Thursday, January 17, 2008

Everlost

Book: Everlost
Author: Neal Shusterman
Audience: Teen

In a Nutshell: imagine spending eternity caught between life and death with chocolate on your face


Adventure-packed, often thought-provoking fantasy about two children who end up stuck between life and death, where as "Everlights," their feet sink through the living world, and only things and places either greatly loved or touched by death are solid.

Nick and Allie died in the same car crash, but before they were able to go to the infamous Light, they were bounced off-course by running into each other. They wake up 9 months later, in the world but separate, and they meet a boy they name Leif who has forgotten his real name. He would rather stay in his forest, but like most Greensouls (new kids to Everlost), Nick and Allie want to find their homes. The three eventually make their way to New York and find the famous Mary Hightower, a girl who has taken on a motherly role in gathering and caring for Afterlights. She lives in the Twin Towers, two of a handful of buildings that have crossed over in their entirety. Allie doesn't like Mary's complacency- Allie wants to find a way home, or at least out. Her attempts to learn ways to interact with the living world backfire, and Nick and Leif are taken prisoner. To rescue them, she must face the dreaded monster, the McGill.
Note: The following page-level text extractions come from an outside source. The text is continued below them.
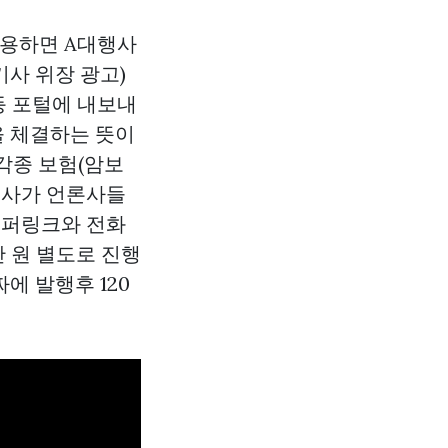
인용하면 A대행사
기사 위장 광고)
 등 포털에 내보내
약을 체결하는 뜻이
각종 보험(암보
 회사가 언론사들
하이퍼링크와 전화
만 원 별도로 진행
에 발행후 120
Nicely done, with a good combo of action and intriguing worldbuilding. There are several references to bygone historical places like the Twin Towers and a pier w/ Shiloh the Diving Horse; some will probably go over readers' heads, but there's a little history to be learned here for the motivated backstory pursuer, and lots of great atmosphere whether you fully "get it" or not.

The author doesn't get into the worldviews of where children go when they finally move on- Everlost is an imagined middle ground, a place to
explore the way that the past haunts the living, whether it's through memory or actual ghostly remnants, and what helps these ghosts to move on.